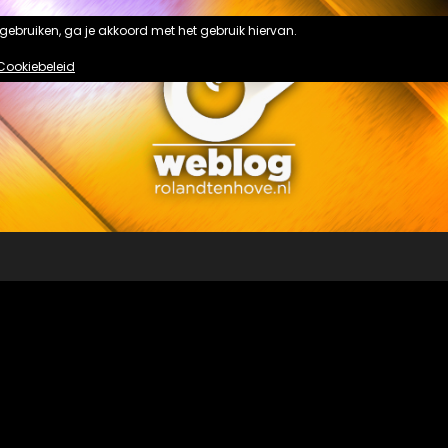
n gebruiken, ga je akkoord met het gebruik hiervan.
Cookiebeleid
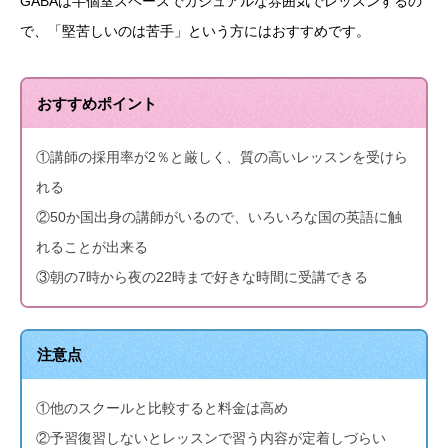
GABAは半個室スペースでカジュアルな雰囲気でレッスンするの
で、「堅苦しいのは苦手」という方にはおすすめです。
おすすめポイント
①講師の採用率が2％と厳しく、質の高いレッスンを受けら
れる
②50か国出身の講師がいるので、いろいろな国の英語に触
れることが出来る
③朝の7時から夜の22時まで好きな時間に受講できる
注意点
①他のスクールと比較すると料金は高め
②予習復習しないとレッスンで習う内容が定着しづらい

• Your goal:
Starting at the line where "③朝の7時から夜の22時まで好きな時間に受講できる" appears, write out every line exactly as it stands until the listing ends, and add nothing.

• The completed task:
③朝の7時から夜の22時まで好きな時間に受講できる
注意点
①他のスクールと比較すると料金は高め
②予習復習しないとレッスンで習う内容が定着しづらい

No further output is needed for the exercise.